Getting started and where to experiment
To try rgql, set up a minimal graphql-config that points at your schema files and document globs. Build the tool (current instructions use Bun to produce a single binary), run a dry run to preview planned edits, and iterate interactively until you’re confident. Because rgql’s core is pure and produces rich RenameOutcome variants, it’s straightforward to script and include as a step in automation or CI.
For teams interested in automation, start by running rgql in dry-run mode inside CI to collect potential renames or validate that a proposed schema change won’t break client operations. For AI-assisted development, expose rgql as a callable action for agents so they can perform renames without consuming repository context.
Roadmap: features coming next
Planned enhancements include support for query detection patterns that aren’t strictly tagged (comment-marked queries), a command to rename enum values, a watch mode to apply continuous refactorings during active development, and broader distribution channels like npm and Homebrew. Each of these aims to reduce integration friction and expand the set of projects that can adopt rgql safely.

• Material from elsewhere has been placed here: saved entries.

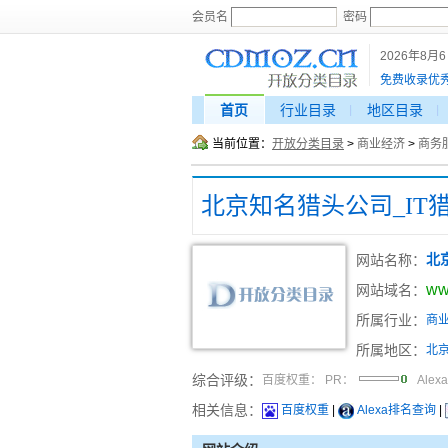
会员名
密码
2026年8月
免费收录优
首页
行业目录
地区目录
当前位置：
开放分类目录
>
商业经济
>
商务
北京知名猎头公司_IT
网站名称：
北
ww
网站域名：
所属行业：
商
所属地区：
北
综合评级：
百度权重：
PR：
Alex
相关信息：
百度权重
|
Alexa排名查询
|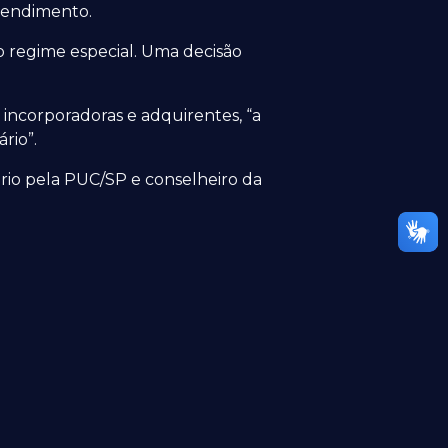
reendimento.
o regime especial. Uma decisão
 incorporadoras e adquirentes, “a
rio”.
ário pela PUC/SP e conselheiro da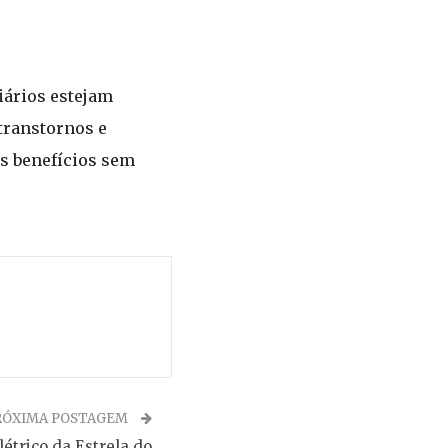
iários estejam
 transtornos e
us benefícios sem
RÓXIMA POSTAGEM
étrico da Estrela do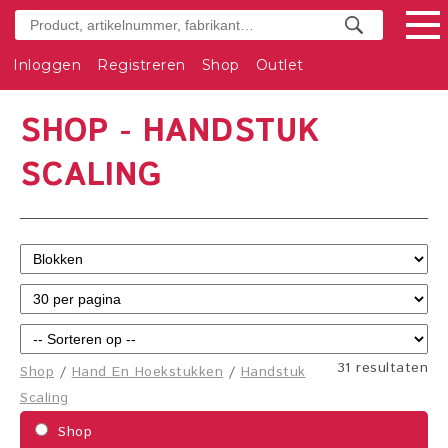
Inloggen
Registreren
Shop
Outlet
SHOP - HANDSTUK
SCALING
31 resultaten
Shop
/
Hand En Hoekstukken
/
Handstuk
Scaling
Shop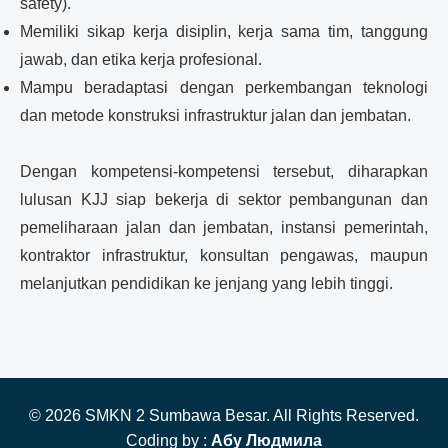
safety).
Memiliki sikap kerja disiplin, kerja sama tim, tanggung
jawab, dan etika kerja profesional.
Mampu beradaptasi dengan perkembangan teknologi
dan metode konstruksi infrastruktur jalan dan jembatan.
Dengan kompetensi-kompetensi tersebut, diharapkan
lulusan KJJ siap bekerja di sektor pembangunan dan
pemeliharaan jalan dan jembatan, instansi pemerintah,
kontraktor infrastruktur, konsultan pengawas, maupun
melanjutkan pendidikan ke jenjang yang lebih tinggi.
© 2026 SMKN 2 Sumbawa Besar. All Rights Reserved.
Coding by :
Абу Людмила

rgql’s development choices — a pure core for reasoning, an impure shell for IO, and explicit safety checks — make it a solid candidate for incremental feature additions without compromising correctness.
As GraphQL ecosystems mature, tools that make schema evolution safer and more auditable are likely to become essential. Continued investment in robust AST tooling, improved detection for embedded operations, and tighter integrations with code generation and CI systems will determine how teams manage large-scale API changes. The next wave of developer tooling will increasingly favor small, verifiable primitives that agents and humans can trust to perform high-impact edits with minimal risk.